The referee was already running the other way.

Mateo was already standing. He had the ball at his feet and he was turning, the transition from defending to moving so immediate that by the time Isak had finished appealing, Mateo was five yards clear and building.

Isak hit his palm on the grass.

The referee did not look back.

In the booth, both commentators had been watching.

"We are into the ninety-second minute. Barcelona three, Real Sociedad one. And Mateo King, at ninety-two minutes, just made a sliding tackle in his own half to win back the ball. He tracked back. He tracked back from the attacking position he had been in and he slid in and he won it."

Jon Champion.

"You know what that is? That is the thing that separates players. Many players, especially the stars, especially at this level, do not do that. Maybe it is age. Maybe it is the inexperience. Maybe it is the lack of ego that has not developed yet. But Barcelona have genuinely struck gold with this one. He tracks back. He defends. He works. And now he is running."

On the pitch, Mateo was in the centre of everything.

He was in the Barcelona half, which was not where Barcelona needed the ball but was where the ball was, and the Real Sociedad players were pressing the last minutes the way desperate sides pressed the last minutes, with the energy of men who had nothing left to lose.

"KICK IT AWAY!"

Dest, pointing from the right.

"HERE! HERE! LOOK OUT!"

Busquets from the centre.

Three Real Sociedad players were around Mateo. He felt them. He did not panic. He held the ball against the first one, using his body low, hips out, the wall of a player who had been doing this in professional football since he was seventeen. He felt the push. He pushed back. The ball stayed at his feet.

He dribbled the second.

Not past him. Through him, technically, the ball going one way and his body going the other and the defender chasing both simultaneously and catching neither. He came out the other side of the press with the ball still at his feet.

The third came in rough.

This one had given up on technical. He just pushed, the full body weight of a frustrated player coming in from the side, and the force caught Mateo mid-step and knocked him sideways.

He went down.

He fell on the ball.

"Oorrhh."

He hit the turf, the ball somehow still under his chest, his falling hands finding it, and he pushed it away from both his body and the opposition before the referee arrived.

"Okay. Okay. Goal kick. GOAL KICK. Everyone back. Come on."

The referee stepping in between the players, both hands up.

Mateo pushed himself off the grass. He raised one hand toward the referee, the acknowledgment of a player confirming he was fine and was not going to make anything of what had just happened.

The assistant referee on the near side looked at him.

"Just go back."

His voice had the quality of a man who had been saying various versions of "just go back" for the last five minutes and had found the shortest available version.

Mateo grinned.

He turned toward the Camp Nou.

He started moving toward the touchline, and as he moved he raised both arms toward the stands, the full open gesture of a boy asking a stadium to get louder.
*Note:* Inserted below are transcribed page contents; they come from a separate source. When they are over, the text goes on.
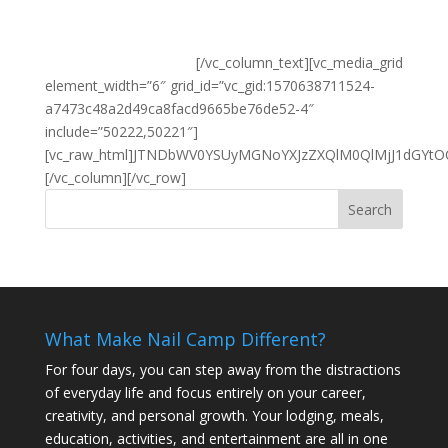
Sweatshirts are heavyweight 8oz.
Names on personalized sweatshirt are done in Metallic
Silver or Metallic Gold.
[/vc_column_text][vc_media_grid element_width=”6″ grid_id=”vc_gid:1570638711524-a7473c48a2d49ca8facd9665be76de52-4″ include=”50222,50221″][vc_raw_html]JTNDbWV0YSUyMGNoYXJzZXQlM0QlMjJ1dGYtOCUyMiUzRSUwQSUzQ21ldGElMjBodHRwLWVxdWl2JTNEJTIyWC1VQS1Db21wYXRpYmxlJTIyJTIwY29udGVudCUzRCUyMklFJTNEZWRnZSUyMiUzRSUwQSUzQ21ldGElMjBuYW1lJTNEJTIydmlld3BvcnQlMjIlMjBjb250ZW50JTNEJTIyd2lkdGglM0RkZXZpY2Utd2lkdGglMkMlMjBpbml0aWFsLXNjYWxlJTNEMSUyMiUzRSUwQSUzQ2xpbmslMjByZWwlM0QlMjJzdHlsZXNoZWV0JTIyJTIwdHlwZSUzRCUyMnRleHQlMkZjc3MlMjIlMjBocmVmJTNEJTIyJTJGJTJGYXNzZXRzLmVtYWlsbWVmb3JtLmNvbSUyRnN0eWxlcyUyRmR5bmFtaWMucGhwJTNGdCUzRHBvc3QlMjZlbmFibGVfcmVzcG9uc2l2ZV91aSUzRDElMjZiV0Z6ZEdWeSUyMiUyMCUyRiUzRSUwQSUzQ2xpbmslMjBocmVmJTNEJTI3JTJGJTJGZm9udHMuZ29vZ2xlYXBpcy5jb20lMkZjc3MlM0ZmYW1pbHklM0RMYXRvJTI3JTIwcmVsJTNEJTI3c3R5bGVzaGVldCUyNyUyMHR5cGUlM0QlMjd0ZXh0JTJGY3NzJTI3JTJGJTNFJTBBJTNDbGluayUyMHJlbCUzRCUyMnN0eWxlc2hlZXQlMjIlMjB0eXBlJTNEJTIydGV4dCUyRmNzcyUyMiUyMGhyZWYlM0QlMjJodHRwcyUzQSUyRiUyRmFwcC5lbWFpbG1lZm9ybS5jb20lMkZidWlsZGVyJTJGdGhlbWVfY3NzJTJGOTAxQjEwWHhjMmRjOUV2Nk80alFUZTA0JTIyJTIwJTJGJTNFJTBBJTNDc3R5bGUlM0UlMEElMjNlbWYtY29udGFpbmVyJTJDJTIwJTIzZW1mLWNvbnRhaW5lci1vdXRlciUyMCUyM2VtZi1mb3JtLXNoYWRvd3MlN0Jib3gtc2l6aW5nJTNBJTIwYm9yZGVyLWJveCUzQi13ZWJraXQtYm94LXNpemluZyUzQSUyMGJvcmRlci1ib3glM0ItbW96LWJveC1zaXppbmclM0ElMjBib3JkZXItYm94JTNCd2lkdGglM0E2NDBweCU3RCUwQSU0MG1lZGlhJTIwc2NyZWVuJTIwYW5kJTIwJTI4bWF4LXdpZHRoJTNBJTIwNjU2cHglMjklMjAlN0IlMjNlbWYtY29udGFpbmVyJTJDJTIzZW1mLWNvbnRhaW5lci1vdXRlciUyMCUyM2VtZi1mb3JtLXNoYWRvd3MlMjAlN0J3aWR0aCUzQSUyMDEwMCUyNSUzQiU3RCUyMCU3RCUwQSUzQyUyRnN0eWxlJTNFJTBBJTNDZGl2JTIwaWQlM0QlMjJlbWYtY29udGFpbmVyLW91dGVyJTIyJTNFJTBBJTNDZGl2JTIwaWQlM0QlMjJlbWYtY29udGFpbmVyJTIyJTIwJTNFJTBBJTNDZGl2JTIwaWQlM0QlMjJlbWYtbG9nbyUyMiUzRSUzQ2ElMjAlM0VFbWFpbE1lRm9ybSUzQyUyRmElM0UlM0MlMkZkaXYlM0UlMEElM0NkaXYlMjBjbGFzcyUzRCUyMmVtZi1lcnJvci1tZXNzYWdlJTIyJTIwc3R5bGUlM0QlMjdkaXNwbGF5JTNBbm9uZSUyNyUzRSUzQyUyRmRpdiUzRSUwQSUzQ2Zvcm0lMjBpZCUzRCUyMmVtZi1mb3JtJTIyJTIwdGFyZ2V0JTNEJTIyX3NlbGYlMjIlMjBjbGFzcyUzRCUyMnRvcExhYmVsJTIyJTIwZW5jdHlwZSUzRCUyMm11bHRpcGFydCUyRmZvcm0tZGF0YSUyMiUwQSUwOSUwOSUyMCUyMCUyMCUyMG1ldGhvZCUzRCUyMnBvc3QlMjIlMjBhY3Rpb24lM0QlMjJodHRwcyUzQSUyRiUyRnd3dy5lbWFpbG1lZm9ybS5jb20lMkZidWlsZGVyJTJGZm9ybSUyRjkwMUIxMFh4YzJkYzlFdjZPNGpRVGUwNCUyMiUzRSUzQ2RpdiUyMGlkJTNEJTIyZW1mLWZvcm0taW5zdHJ1Y3Rpb24lMjIlMjBjbGFzcyUzRCUyMmVtZi1oZWFkLXdpZGdldCUyMiUzRSUzQ2RpdiUyMGlkJTNEJTIyZW1mLWZvcm0tdGl0bGUlMjIlMjBjbGFzcyUzRCUyMmVtZi1ib2xkJTIyJTNFU3dlYXRzaGlydCUyME9yZGVyJTNDJTJGZGl2JTNFJTNDZGl2JTIwaWQlM0QlMjJlbWYtZm9ybS1kZXNjcmlwdGlvbiUyMiUzRVRoZXJlJTIwYXJlJTIwdHdvJTIwb3B0aW9ucyUyMGZvciUyMHN3ZWF0c2hpcnRzJTIxJTIwJTIwJTIwVGhlJTIwMjAxOSUyMFN3ZWF0c2hpcnQlMjBhbmQlMjB0aGUlMjBOYWlsJTIwQ2FtcCUyMExvZ28lMjBzd2VhdHNoaXJ0LiUzQyUyRmRpdiUzRSUwQSUzQyUyRmRpdiUzRSUwQSUzQ3VsJTNFJTBBJTNDbGklMjBpZCUzRCUyMmVtZi1saS0wJTIyJTIwY2xhc3MlM0QlMjJlbWYtbGktZmllbGQlMjBlbWYtZmllbGQtbmV3X25hbWUlMjBkYXRhX2NvbnRhaW5lciUyMCUyMCUyMCUyMiUzRSUwQSUzQ2xhYmVsJTIwY2xhc3MlM0QlMjJlbWYtbGFiZWwtZGVzYyUyMiUyMGZvciUzRCUyMmVsZW1lbnRfMCUyMiUzRU5hbWUlM0MlMkZsYWJlbCUzRSUwQSUzQ2RpdiUyMGNsYXNzJTNEJTIyZW1mLWRpdi1maWVsZCUyMiUzRSUzQ3NwYW4lMjBzdHlsZSUzRCUyMndpZHRoJTNBNjBweCUyMiUzRSUwQSUzQ2lucHV0JTIwY2xhc3MlM0QlMjJ2YWxpZGF0ZSU1Qm9wdGlvbmFsJTVEJTIyJTIwc3R5bGUlM0QlMjJ3aWR0aCUzQTEwMCUyNSUyMiUyMHZhbHVlJTNEJTIyJTIyJTIwJTBBJTA5JTA5JTA5JTA5JTA5JTA5aWQlM0QlMjJlbGVtZW50XzIlMjIlMjBuYW1lJTNEJTIyZWxlbWVudF8yJTIyJTIwdHlwZSUzRCUyMnRleHQlMjIlMjAlMkYlM0UlMEElM0NsYWJlbCUyMGZvciUzRCUyMmVsZW1lbnRfMiUyMiUyMGNsYXNzJTNEJTIyZW1mLWJvdHRvbS1sYWJlbCUyMGVtZi10ZXh0LWNlbnRlciUyMiUzRUZpcnN0JTNDJTJGbGFiZWwlM0UlMEElM0MlMkZzcGFuJTNFJTNDc3BhbiUyMHN0eWxlJTNEJTIyd2lkdGglM0ExMDBweCUyMiUzRSUwQSUzQ2lucHV0JTIwY2xhc3MlM0QlMjJ2YWxpZGF0ZSU1Qm9wdGlvbmFsJTVEJTIyJTIwc3R5bGUlM0QlMjJ3aWR0aCUzQTEwMCUyNSUyMiUyMHZhbHVlJTNEJTIyJTIyJTIwJTBBJTA5JTA5JTA5JTA5JTA5JTA5aWQlM0QlMjJlbGVtZW50XzMlMjIlMjBuYW1lJTNEJTIyZWxlbWVudF8zJTIyJTIwdHlwZSUzRCUyMnRleHQlMjIlMjAlMkYlM0UlMEElM0NsYWJlbCUyMGZvciUzRCUyMmVsZW1lbnRfMyUyMiUyMGNsYXNzJTNEJTIyZW1mLWJvdHRvbS1sYWJlbCUyMGVtZi10ZXh0LWNlbnRlciUyMiUzRUxhc3QlM0MlMkZsYWJlbCUzRSUwQSUzQyUyRnNwYW4lM0UlM0MlMkZkaXYlM0UlMEElM0NkaXYlMjBjbGFzcyUzRCUyMmVtZi1jbGVhciUyMiUzRSUzQyUyRmRpdiUzRSUwQSUzQyUyRmxpJTNFJTNDbGklMjBpZCUzRCUyMmVtZi1saS03JTIyJTIwY2xhc3MlM0QlMjJlbWYtbGktZmllbGQlMjBlbWYtZmllbGQtcmFkaW8lMjBkYXRhX2NvbnRhaW5lciUyMCUyMCUyMCUyMiUzRSUwQSUzQ2xhYmVsJTIwY2xhc3MlM0QlMjJlbWYtbGFiZWwtZGVzYyUyMiUyMGZvciUzRCUyMmVsZW1lbnRfNyUyMiUzRVdoaWNoJTIwQ2FtcCUyMGRpZCUyMHlvdSUyMGF0dGVuZCUyMGluJTIwMjAxOSUzRiUzQyUyRmxhYmVsJTNFJTBBJTNDZGl2JTIwY2xhc3MlM0QlMjJlbWYtZGl2LWZpZWxkJTIyJTNFJTNDZGl2JTIwbXlfY2hvaWNlX29yZGVyX3R5cGUlM0QlMjIlMjIlM0UlM0NkaXYlMjBjbGFzcyUzRCUyMm9uZV9jb2x1bW4lMjIlMjAlM0UlM0NpbnB1dCUyMGlkJTNEJTIyZWxlbWVudF83XzAlMjIlMjBuYW1lJTNEJTIyZWxlbWVudF83JTIyJTIwdmFsdWUlM0QlMjJFYXN0JTIyJTBBJTA5JTA5JTA5Y2xhc3MlM0QlMjJ2YWxpZGF0ZSU1Qm9wdGlvbmFsJTVEJTIyJTIwJTIwdHlwZSUzRCUyMnJhZGlvJTIyJTIwb25jaGFuZ2UlM0QlMjJ0b2dnbGVfZW1mX2VsZW1lbnQlMjhFTUZfalF1ZXJ5JTI4dGhpcyUyOS5wYXJlbnRzJTI4JTI3LmVtZi1saS1maWVsZCUyNyUyOS5maW5kJTI4JTI3LmVtZi1hbGxvdy1vdGhlciUyMGlucHV0JTI3JTI5JTJDJTIwZmFsc2UlMjklMjIlMkYlM0UlM0NsYWJlbCUyMGNsYXNzJTNEJTIycGFkbGVmdC13NSUyMiUyMGZvciUzRCUyMmVsZW1lbnRfN18wJTIyJTNFRWFzdCUzQyUyRmxhYmVsJTNFJTNDJTJGZGl2JTNFJTNDZGl2JTIwY2xhc3MlM0QlMjJvbmVfY29sdW1uJTIyJTIwJTNFJTNDaW5wdXQlMjBpZCUzRCUyMmVsZW1lbnRfN18xJTIyJTIwbmFtZSUzRCUyMmVsZW1lbnRfNyUyMiUyMHZhbHVlJTNEJTIyV2VzdCUyMiUwQSUwOSUwOSUwOWNsYXNzJTNEJTIydmFsaWRhdGUlNUJvcHRpb25hbCU1RCUyMiUyMCUyMHR5cGUlM0QlMjJyYWRpbyUyMiUyMG9uY2hhbmdlJTNEJTIydG9nZ2xlX2VtZl9lbGVtZW50JTI4RU1GX2pRdWVyeSUyOHRoaXMlMjkucGFyZW50cyUyOCUyNy5lbWYtbGktZmllbGQlMjclMjkuZmluZCUyOCUyNy5lbWYtYWxsb3ctb3RoZXIlMjBpbnB1dCUyNyUyOSUyQyUyMGZhbHNlJTI5JTIyJTJGJTNFJTNDbGFiZWwlMjBjbGFzcyUzRCUyMnBhZGxlZnQtdzUlMjIlMjBmb3IlM0QlMjJlbGVtZW50XzdfMSUyMiUzRVdlc3QlM0MlMkZsYWJlbCUzRSUzQyUyRmRpdiUzRSUzQ2RpdiUyMGNsYXNzJTNEJTIyb25lX2NvbHVtbiUyMiUyMCUzRSUzQ2lucHV0JTIwaWQlM0QlMjJlbGVtZW50XzdfMiUyMiUyMG5hbWUlM0QlMjJlbGVtZW50XzclMjIlMjB2YWx1ZSUzRCUyMkJvdGglMjIlMEElMDklMDklMDljbGFzcyUzRCUyMnZhbGlkYXRlJTVCb3B0aW9uYWwlNUQlMjIlMjAlMjB0eXBlJTNEJTIycmFkaW8lMjIlMjBvbmNoYW5nZSUzRCUyMnRvZ2dsZV9lbWZfZWxlbWVudCUyOEVNRl9qUXVlcnklMjh0aGlzJTI5LnBhcmVudHMlMjglMjcuZW1mLWxpLWZpZWxkJTI3JTI5LmZpbmQlMjglMjcuZW1mLWFsbG93LW90aGVyJTIwaW5wdXQlMjclMjklMkMlMjBmYWxzZSUyOSUyMiUyRiUzRSUzQ2xhYmVsJTIwY2xhc3MlM0QlMjJwYWRsZWZ0LXc1JTIyJTIwZm9yJTNEJTIyZWxlbWVudF83XzIlMjIlM0VCb3RoJTNDJTJGbGFiZWwlM0UlM0MlMkZkaXYlM0UlM0MlMkZkaXYlM0UlM0MlMkZkaXYlM0UlMEElM0NkaXYlMjBjbGFzcyUzRCUyMmVtZi1jbGVhciUyMiUzRSUzQyUyRmRpdiUzRSUwQSUzQyUyRmxpJTNFJTNDbGklMjBpZCUzRCUyMmVtZi1saS04JTIyJTIwY2xhc3MlM0QlMjJlbWYtbGktZmllbGQlMjBlbWYtZmllbGQtcmFkaW8lMjBkYXRhX2NvbnRhaW5lciUyMCUyMCUyMCUyMiUzRSUwQSUzQ2xhYmVsJTIwY2xhc3MlM0QlMjJlbWYtbGFiZWwtZGVzYyUyMiUyMGZvciUzRCUyMmVsZW1lbnRfOCUyMiUzRVdoaWNoJTIwU3dlYXRzaGlydCUyMGRpZCUyMHlvdSUyMHdhbnQlM0YlM0MlMkZsYWJlbCUzRSUwQSUzQ2RpdiUyMGNsYXNzJTNEJTIyZW1mLWRpdi1maWVsZCUyMiUzRSUzQ2RpdiUyMG15X2Nob2ljZV9vcmRlcl90eXBlJTNEJTIyJTIyJTNFJTNDZGl2JTIwY2xhc3MlM0QlMjJvbmVfY29sdW1uJTIyJTIwJTNFJTNDaW5wdXQlMjBpZCUzRCUyMmVsZW1lbnRfOF8wJTIyJTIwbmFtZSUzRCUyMmVsZW1lbnRfOCUyMiUyMHZhbHVlJTNEJTIyTmFpbCUyMHRoZSUyMEZ1dHVyZSUyMDIwMTklMjAlMjhOYXZ5JTI5JTIyJTBBJTA5JTA5JTA5Y2xhc3MlM0QlMjJ2YWxpZGF0ZSU1Qm9wdGlvbmFsJTVEJTIyJTIwJTIwdHlwZSUzRCUyMnJhZGlvJTIyJTIwb25jaGFuZ2UlM0QlMjJ0b2dnbGVfZW1mX2VsZW1lbnQlMjhFTUZfalF1ZXJ5JTI4dGhpcyUyOS5wYXJlbnRzJTI4JTI3LmVtZi1saS1maWVsZCUyNyUyOS5maW5kJTI4JTI3LmVtZi1hbGxvdy1vdGhlciUyMGlucHV0JTI3JTI5JTJDJTIwZmFsc2UlMjklMjIlMkYlM0UlM0NsYWJlbCUyMGNsYXNzJTNEJTIycGFkbGVmdC13NSUyMiUyMGZvciUzRCUyMmVsZW1lbnRfOF8wJTIyJTNFTmFpbCUyMHRoZSUyMEZ1dHVyZSUyMDIwMTklMjAlMjhOYXZ5JTI5JTNDJTJGbGFiZWwlM0UlM0MlMkZkaXYlM0UlM0NkaXYlMjBjbGFzcyUzRCUyMm9uZV9jb2x1bW4lMjIlMjAlM0UlM0NpbnB1dCUyMGlkJTNEJTIyZWxlbWVudF84XzElMjIlMjBuYW1lJTNEJTIyZWxlbWVudF84JTIyJTIwdmFsdWUlM0QlMjJOYWlsJTIwQ2FtcCUyMFBlcnNvbmFsaXplZCUyMCUyOEZvcmVzdCUyMEdyZWVuJTJGTmFtZSUyMGluJTIwU2lsdmVyJTI5JTIyJTBBJTA5JTA5JTA5Y2xhc3MlM0QlMjJ2YWxpZGF0ZSU1Qm9wdGlvbmFsJTVEJTIyJTIwJTIwdHlwZSUzRCUyMnJhZGlvJTIyJTIwb25jaGFuZ2UlM0QlMjJ0b2dnbGVfZW1mX2VsZW1lbnQlMjhFTUZfalF1ZXJ5JTI4dGhpcyUyOS5wYXJlbnRzJTI4JTI3LmVtZi1saS1maWVsZCUyNyUyOS5maW5kJTI4JTI3LmVtZi1hbGxvdy1vdGhlciUyMGlucHV0JTI3JTI5JTJDJTIwZmFsc2UlMjklMjIlMkYlM0UlM0NsYWJlbCUyMGNsYXNzJTNEJTIycGFkbGVmdC13NSUyMiUyMGZvciUzRCUyMmVsZW1lbnRfOF8xJTIyJTNFTmFpbCUyMENhbXAlMjBQZXJzb25hbGl6ZWQlMjAlMjhGb3Jlc3QlMjBHcmVlbiUyRk5hbWUlMjBpbiUyMFNpbHZlciUyOSUzQyUyRmxhYmVsJTNFJTNDJTJGZGl2JTNFJTNDZGl2JTIwY2xhc3MlM0QlMjJvbmVfY29sdW1uJTIyJTIwJTNFJTNDaW5wdXQlMjBpZCUzRCUyMmVsZW1lbnRfOF8yJTIyJTIwbmFtZSUzRCUyMmVsZW1lbnRfOCUyMiUyMHZhbHVlJTNEJTIyTmFpbCUyMENhbXAlMjBQZXJzb25hbGl6ZWQlMjAlMjhGb3Jlc3QlMjBHcmVlbiUyRk5hbWUlMjBpbiUyMEdvbGQlMjklMjIlMEElMDklMDklMDljbGFzcyUzRCUyMnZhbGlkYXRlJTVCb3B0aW9uYWwlNUQlMjIlMjAlMjB0eXBlJTNEJTIycmFkaW8lMjIlMjBvbmNoYW5nZSUzRCUyMnRvZ2dsZV9lbWZfZWxlbWVudCUyOEVNRl9qUXVlcnklMjh0aGlzJTI5LnBhcmVudHMlMjglMjcuZW1mLWxpLWZpZWxkJTI3JTI5LmZpbmQlMjglMjcuZW1mLWFsbG93LW90aGVyJTIwaW5wdXQlMjclMjklMkMlMjBmYWxzZSUyOSUyMiUyRiUzRSUzQ2xhYmVsJTIwY2xhc3MlM0QlMjJwYWRsZWZ0LXc1JTIyJTIwZm9yJTNEJTIyZWxlbWVudF84XzIlMjIlM0VOYWlsJTIwQ2FtcCUyMFBlcnNvbmFsaXplZCUyMCUyOEZvcmVzdCUyMEdyZWVuJTJGTmFtZSUyMGluJTIwR29sZCUyOSUzQyUyRmxhYmVsJTNFJTNDJTJGZGl2JTNFJTNDJTJGZGl2JTNFJTNDJTJGZGl2JTNFJTBBJTNDZGl2JTIwY2xhc3MlM0QlMjJlbWYtY2xlYXIlMjIlM0UlM0MlMkZkaXYlM0UlMEElM0MlMkZsaSUzRSUzQ2xpJTIwaWQlM0QlMjJlbWYtbGktOSUyMiUyMGNsYXNzJTNEJTIyZW1mLWxpLWZpZWxkJTIwZW1mLWZpZWxkLXRleHQlMjBkYXRhX2NvbnRhaW5lciUyMCUyMCUyMCUyMiUzRSUwQSUzQ2xhYmVsJTIwY2xhc3MlM0QlMjJlbWYtbGFiZWwtZGVzYyUyMiUyMGZvciUzRCUyMmVsZW1lbnRfOSUyMiUzRU5hbWUlMjBmb3IlMjBmcm9udCUyMG9mJTIwTmFpbCUyMENhbXAlMjBQZXJzb25hbGl6ZWQlMjBTd2VhdHNoaXJ0JTNDJTJGbGFiZWwlM0UlMEElM0NkaXYlMjBjbGFzcyUzRCUyMmVtZi1kaXYtZmllbGQlMjIlM0UlM0NpbnB1dCUyMGlkJTNEJTIyZWxlbWVudF85JTIyJTIwbmFtZSUzRCUyMmVsZW1lbnRfOSUyMiUyMHZhbHVlJTNEJTIyJTIyJTIwc2l6ZSUzRCUyMjMwJTIyJTIwdHlwZSUzRCUyMnRleHQlMjIlMEElMDklMDklMDklMDklMEElMDklMDklMDklMDljbGFzcyUzRCUyMnZhbGlkYXRlJTVCb3B0aW9uYWwlNUQlMjIlMkYlM0UlM0MlMkZkaXYlM0UlMEElM0NkaXYlMjBjbGFzcyUzRCUyMmVtZi1jbGVhciUyMiUzRSUzQyUyRmRpdiUzRSUwQSUzQyUyRmxpJTNFJTNDbGklMjBpZCUzRCUyMmVtZi1saS0xMCUyMiUyMGNsYXNzJTNEJTIyZW1mLWxpLWZpZWxkJTIwZW1mLWZpZWxkLXJhZGlvJTIwZ
What Make Nail Camp Different?
For four days, you can step away from the distractions
of everyday life and focus entirely on your career,
creativity, and personal growth. Your lodging, meals,
education, activities, and entertainment are all in one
The Camp Nou answered before he had finished asking.

"KING! KING! KING! KING!"

The chant starting in the lower tier and rolling upward. The scarves. The flags.

He pointed into the crowd. He did the kissing gesture, both hands to his mouth, sending it into the stands. He was laughing.

"I love you too!"

He shouted it at the full capacity of his lungs into a crowd of eighty thousand people who were making enough noise that none of them could specifically hear him and all of them understood him.

The Camp Nou roared.

"EL JOVEN NUESTRO!"

Then the chant shifted, the Camp Nou chants had built to where they needed to be, No matter what you thought you knew this was the last match here, the screams the flair, Barcelona would not sleep tonight...

"MATEOOO! MATEOOO!"

The referee appeared at Mateo's shoulder.

"Final warning."

He said it calmly but he said it.

Mateo turned to him. Both hands came up. The full international surrender sign, both palms facing forward.

"I am going! I am going!"

He started moving back toward the pitch. He walked past two Real Sociedad players who were waiting to restart and trying to communicate with their body language that this was not the time for what Mateo was doing with his time.

He walked past them.

"Nothing personal, boys," he said as he passed, the grin still on his face. "It is just the business."

He kept walking. He did not look back to see their response.

He passed Griezmann. Griezmann slapped his back.

"Good work."

He passed Dembélé. Dembélé grabbed his shoulder and shook it, laughing.

He kept walking to his position.

In the broadcast booth, both commentators were having the time they were having.

"He is a character. I will tell you that. Eighty-thousand people chanting his name in the ninety-second minute and he is out there conducting them like a madman."

Jon Champion, the laughter in his voice fully present now.

"He really is. Absolutely no ego about any of this. He makes the tackle in his own half, he nearly gets flattened in the press, he falls on the ball, and then he gets up and blows kisses at the fans."

Darren Fletcher.

"And you know what the Real Sociedad players can say nothing. Because it is three to one. That is why."

The laughter settled.

Jon Champion's voice shifted back to professional.

"Now. Speaking of three to one. Let us talk about what this result means for the table, because it is significant. Barcelona, with this victory, go level on points with Atlético Madrid at the top of the league. Atlético have a game in hand. They play Cádiz tomorrow. But Barcelona have put the pressure squarely on the league leaders with this result. The gap that was three points this morning is now zero. That is the context of what we have watched here tonight."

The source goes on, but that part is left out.